WHAT YOU WILL DO —
When you come to a picture, pass over it, and set down the entries below exactly.

Page-level text extractions —
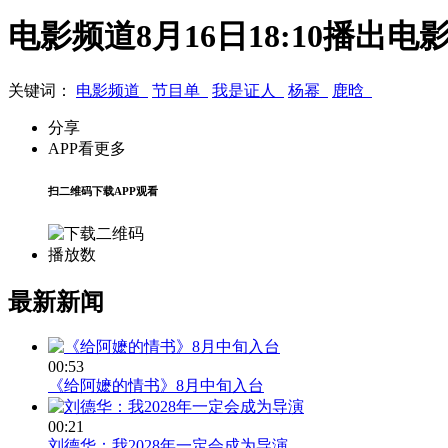
电影频道8月16日18:10播出
关键词：
电影频道
节目单
我是证人
杨幂
鹿晗
分享
APP看更多
扫二维码下载APP观看
播放数
最新新闻
00:53
《给阿嬷的情书》8月中旬入台
00:21
刘德华：我2028年一定会成为导演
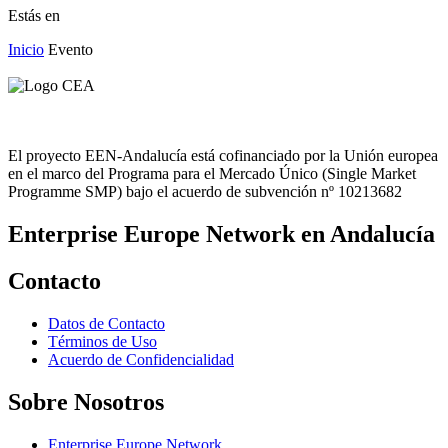
Estás en
Inicio
Evento
El proyecto EEN-Andalucía está cofinanciado por la Unión europea
en el marco del Programa para el Mercado Único (Single Market
Programme SMP) bajo el acuerdo de subvención nº 10213682
Enterprise Europe Network en Andalucía
Contacto
Datos de Contacto
Términos de Uso
Acuerdo de Confidencialidad
Sobre Nosotros
Enterprise Europe Network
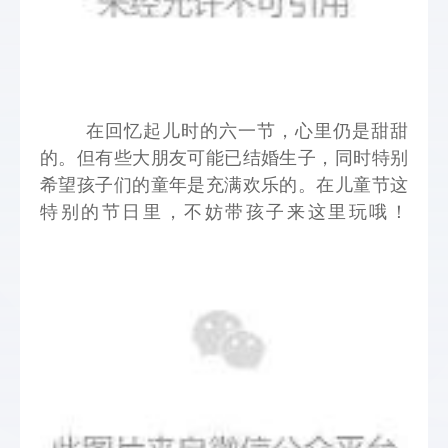
 在回忆起儿时的六一节，心里仍是甜甜
的。但有些大朋友可能已结婚生子，同时特别
希望孩子们的童年是充满欢乐的。在儿童节这
特别的节日里，不妨带孩子来这里玩哦！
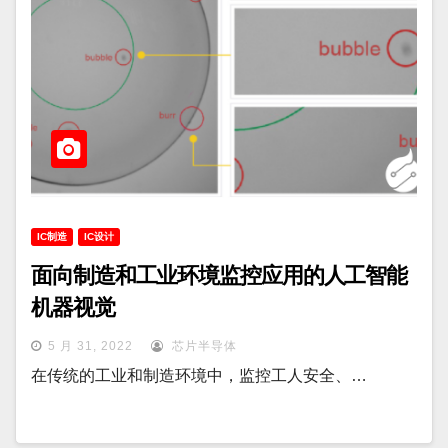
IC制造
IC设计
面向制造和工业环境监控应用的人工智能
机器视觉
5 月 31, 2022
芯片半导体
在传统的工业和制造环境中，监控工人安全、…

YOUR SOLUTION —
电影频道8月16日18:10播出
关键词：
电影频道
节目单
我是证人
杨幂
鹿晗
分享
APP看更多
扫二维码下载APP观看
播放数
最新新闻
00:53
《给阿嬷的情书》8月中旬入台
00:21
刘德华：我2028年一定会成为导演
Estás en
Inicio
Evento
El proyecto EEN-Andalucía está cofinanciado por la Unión europea
en el marco del Programa para el Mercado Único (Single Market
Programme SMP) bajo el acuerdo de subvención nº 10213682
Enterprise Europe Network en Andalucía
Contacto
Datos de Contacto
Términos de Uso
Acuerdo de Confidencialidad
Sobre Nosotros
Enterprise Europe Network
 在回忆起儿时的六一节，心里仍是甜甜
的。但有些大朋友可能已结婚生子，同时特别
希望孩子们的童年是充满欢乐的。在儿童节这
特别的节日里，不妨带孩子来这里玩哦！
IC制造
IC设计
面向制造和工业环境监控应用的人工智能
机器视觉
5 月 31, 2022
芯片半导体
在传统的工业和制造环境中，监控工人安全、…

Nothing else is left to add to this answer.